I joined Genentech in 2004 as a scientist in the research immunology group. My background has ranged from exploring anti-helminthic responses in patients as a PhD student in Leiden, The Netherlands, to identifying novel surface markers on effector T cells at the DRFZ in Berlin, to exploring chromatin remodeling of cytokine genes in effector T cells during my post-doc at UCSF. I joined Genentech because it gave me the opportunity to apply my knowledge of both the human and murine immune response to understanding the pathogenesis of debilitating human autoimmune and inflammatory diseases. I’m at Genentech because of the scientific rigor, the great colleagues, the support and the commitment we all have to making transformative medicines.

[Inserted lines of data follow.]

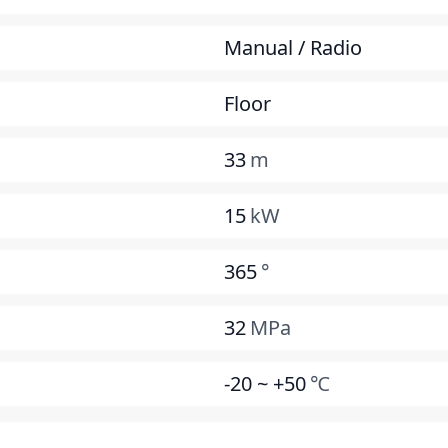
Manual / Radio
Floor
33
m
15
kW
365
°
32
MPa
-20 ~ +50
℃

Cancer Cell, 2014, 26:923-37.
The research projects in my lab focus on inflammation, autoimmunity and tumor immunology. We work on the TNF-superfamily (TNFSF), and the role they have in shaping the innate and adaptive immune responses. Members of the TNFSF play diverse roles in shaping immune responses yet are common to the pathogenesis of multiple autoimmune diseases and cancers. We are exploring their role in rheumatoid arthritis, in inflammatory diseases at mucosal surfaces and in tumors. We have recently identified a unique role for the TNFSFs in regulating innate lymphoid cells. Effector T cells also underpin the pathogenesis of multiple diseases, and are exquisitely regulated by a balance of stimulatory and inhibitory co-receptors, and is the second area of interest in our lab. Through integrative approaches, combining bioinformatics, biology and diagnostics, we have identified key regulators of effector and regulatory T cells, and continue to explore their roles in coordinating appropriate T cell responses. One of these molecules, TIGIT, regulates CD4, CD8, NK and regulatory T cells and we have recently identified a role for it is a checkpoint inhibitor of anti-tumor and anti-viral responses.